Introduction/Background The aim of the study is to identify prognostic factors associated with poor outcomes in vulvar squamous-cell cancer and to compare the prognostic discrimination of FIGO 1988 and FIGO 2009 staging systems with the new Brigham and Women's Vulvar Tumor Classification system (BWVTC).
Methodology We retrospective evaluated patients with vulvar squamous-cell carcinoma treated with primary surgery at Spedali Civili of Brescia (Italy) from January 2005 to December 2015. We collected dmeographic data and relevant prognostic factors such as age, tumor size, length of free surgical margin in millimeters, depth of invasion (DOI) in millimiters, presence of perineural invasion (PNI), lymph vascular space invasion (LVSI) and lymph nodal status. We used logistic bivariate regression models to investigate survival outcome. We developed multivariate regression Cox models for survival in FIGO 1988, 2009 and BWVTC using significant risk factors.

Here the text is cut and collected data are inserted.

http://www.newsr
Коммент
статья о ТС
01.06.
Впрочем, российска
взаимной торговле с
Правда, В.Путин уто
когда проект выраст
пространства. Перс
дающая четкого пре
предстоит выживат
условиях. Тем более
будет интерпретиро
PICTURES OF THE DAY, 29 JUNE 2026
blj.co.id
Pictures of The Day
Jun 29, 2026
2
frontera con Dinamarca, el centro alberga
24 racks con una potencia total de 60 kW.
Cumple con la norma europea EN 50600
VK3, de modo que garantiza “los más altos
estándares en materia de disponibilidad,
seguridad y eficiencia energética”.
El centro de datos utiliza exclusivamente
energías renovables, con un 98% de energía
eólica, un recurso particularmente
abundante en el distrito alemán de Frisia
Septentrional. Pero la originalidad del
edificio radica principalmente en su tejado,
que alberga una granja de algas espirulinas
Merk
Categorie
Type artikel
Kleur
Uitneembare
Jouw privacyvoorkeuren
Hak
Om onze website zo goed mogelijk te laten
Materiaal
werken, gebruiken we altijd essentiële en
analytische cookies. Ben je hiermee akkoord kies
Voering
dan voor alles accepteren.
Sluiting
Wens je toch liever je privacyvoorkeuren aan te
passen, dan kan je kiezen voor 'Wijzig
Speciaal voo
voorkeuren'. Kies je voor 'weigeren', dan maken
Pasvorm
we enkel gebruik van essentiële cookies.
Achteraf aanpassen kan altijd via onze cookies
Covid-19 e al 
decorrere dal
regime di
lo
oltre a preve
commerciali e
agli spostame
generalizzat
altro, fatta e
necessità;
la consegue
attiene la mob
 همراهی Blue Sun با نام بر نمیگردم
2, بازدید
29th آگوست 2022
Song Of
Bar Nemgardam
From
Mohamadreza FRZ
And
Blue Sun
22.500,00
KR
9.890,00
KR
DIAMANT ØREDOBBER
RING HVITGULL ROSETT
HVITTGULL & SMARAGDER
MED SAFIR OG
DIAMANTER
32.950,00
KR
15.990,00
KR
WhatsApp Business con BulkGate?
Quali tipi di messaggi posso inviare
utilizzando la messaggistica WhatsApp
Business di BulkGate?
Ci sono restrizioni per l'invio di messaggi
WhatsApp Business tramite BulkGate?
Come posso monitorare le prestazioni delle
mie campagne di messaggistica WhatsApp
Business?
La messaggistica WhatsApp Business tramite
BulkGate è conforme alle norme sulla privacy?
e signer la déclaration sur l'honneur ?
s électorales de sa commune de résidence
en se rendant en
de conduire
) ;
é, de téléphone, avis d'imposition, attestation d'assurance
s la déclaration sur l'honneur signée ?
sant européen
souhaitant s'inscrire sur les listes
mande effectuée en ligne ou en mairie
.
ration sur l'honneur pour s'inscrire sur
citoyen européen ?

Results We found a total of 123 patients. We identified five relevant risk factors as follows: DOI > 9 mm (HR 2.9 - CI95% 1.10–8.35; p=0.04), PNI (HR 15 - CI95% 4.34–51.82; p=0.00), LVSI (HR 5.3 - CI95% 1.74–15.82; p=0.00), free surgical margin <8 mm (HR 4.9 - CI95% 1.02–23.31; p=0.04) and positive lymph nodes (HR 6.3–1.81–22.11; p=0.00). Multivariate regression Cox models were not significant for FIGO 1988 (p=0.20) and 2009 (p=0.24); in FIGO 2009, positive lymph node status was excluded from analysis as factor since its direct correlation with stage. In BWVTC two factors resulted significant: PNI (HR 4.17; CI95% 1.19–14.65; p=0.02) and positive lymph node (HR 4.24; CI95% 1.23–14.63).
Conclusion PNI and positive lymph nodes remain the most important prognostic factors in vulvar cancer, regardless staging system.